Stratford Mill dates from around 1700 and was one of two water mills originally homed in the village of Moreton, Somerset, the other being Herriot's Mill.
In 1816 the mill was used for the production of paper, but this ceased by 1830 due to the mill not being able to compete with other manufacturers including Wookey Hole. Once the mill had stopped being used to produce paper, it became a flour mill and flour production continued for many years.
At the turn of the 20th century a young girl named Catherine Brown from the local village drowned at the mill and her ghost is said to still be seen around the former site of the mill until this day.
The village was lost in the early 1950's when it was submerged in order to create Chew Valley Lake, luckily Stratford Mill was dismantled and moved to the grounds of Blaise Castle Estate in 1956, in order to save it from demolition where it was rebuilt on Hazel Brook.

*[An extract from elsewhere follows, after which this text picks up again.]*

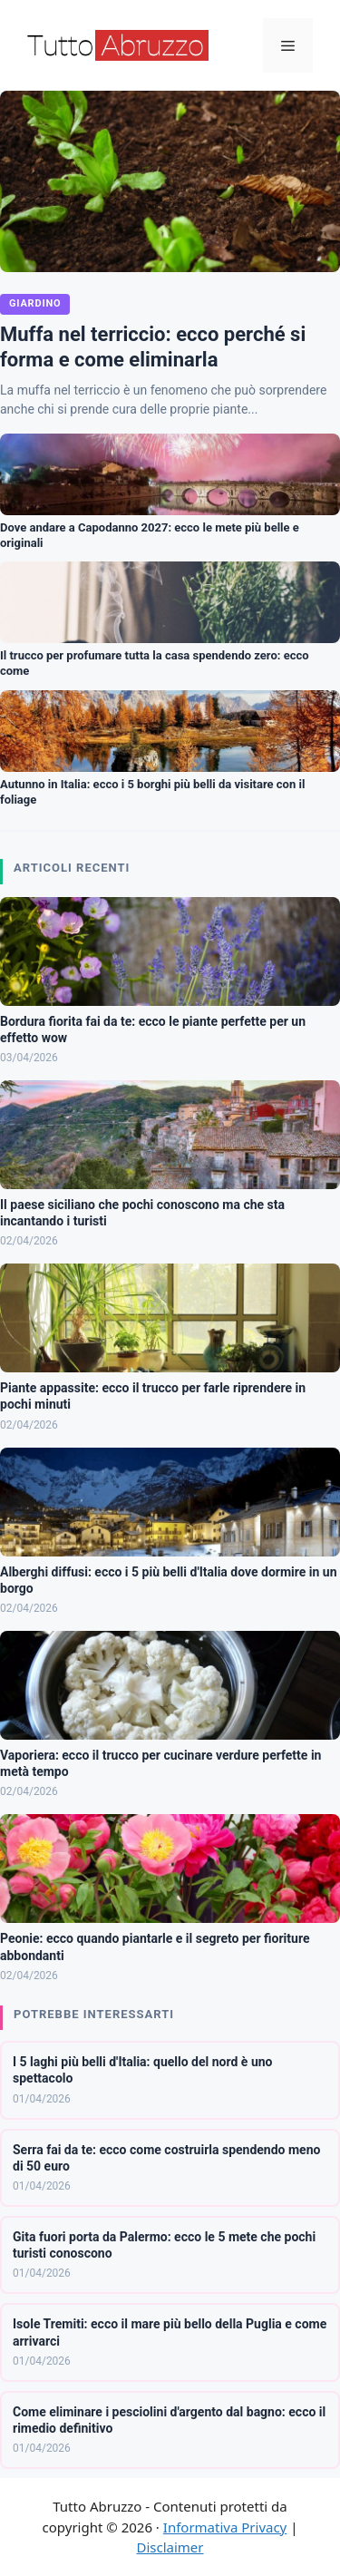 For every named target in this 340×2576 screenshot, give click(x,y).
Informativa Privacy (225, 2527)
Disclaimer (169, 2547)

Its sister mill Herriot's Mill was unfortunately lost to Chew Valley Lake, although the foundations of the mill can still be seen in periods of drought when the water level is low.
The building was Grade II listed in 1977, but in recent years the mill has started to fall into disrepair and has been subject to multiple cases of vandalism, there is currently no public access.
The mill dates from around 1700 as a paper mill, located in the village or Moreton, which the remains now live under chew valley lake.
Move to blaise
When the village was vacated to build Chew Valley lake, the mill was moved brick by brick to its new home on the bank of hazel brook in the heart of the Blaise estate.
A long term aspiration is to restore the mill to its former glory, and open it to the public once more. Although this will not be a quick, easy or cheap undertaking.